Sir Michael Rutter’s Group
-wanted to investigate the lives of children who were raised in very depriving orphanages
-there was a “sharp discontinuity” between their early and later rearing environment was sudden (they
were adopted out to middle class UK families)
-they went from extreme high risk to extreme low risk rearing environments
-how do children end up with poor long term outcome?

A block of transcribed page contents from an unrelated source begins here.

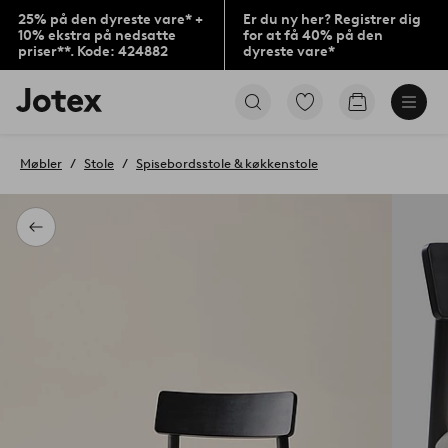
25% på den dyreste vare* +
Er du ny her? Registrer dig
10% ekstra på nedsatte
for at få 40% på den
priser**. Kode: 424882
dyreste vare*
Jotex
Gå
Gå
logo
til
til
-
favoritmarkerede
indkøbskur
gå
produkter
Møbler
Stole
Spisebordsstole & køkkenstole
til
forsiden
Tilbage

-Rutter: Three possibilities:
1) persistence of effect might be brought about by continuities in adversity
2) persistence of the psychological effects of adversity is determined by the individual’s
cognitive/affective process
3) early adverse experiences bring about a lasting change in the organism in terms of somatic
structure and function
-continuation of adversity hypothesis:
-implies that the adverse outcomes should be largely reversible if there is a sufficiently radical
change in environment
-later functioning should vary systematically according to differences in the quality of the later
-cumulative effects should be expected
-cognitive-affective hypothesis:
-the sequelae should be much less marked if the adverse experience were restricted t an age
period when the individual had a limited capacity for processing the events
-also, implies that the person much have a kind of amnesia for the events, when they are older
-this may sound farfetched, but childhood amnesia is a real phenomenon (happens at 4)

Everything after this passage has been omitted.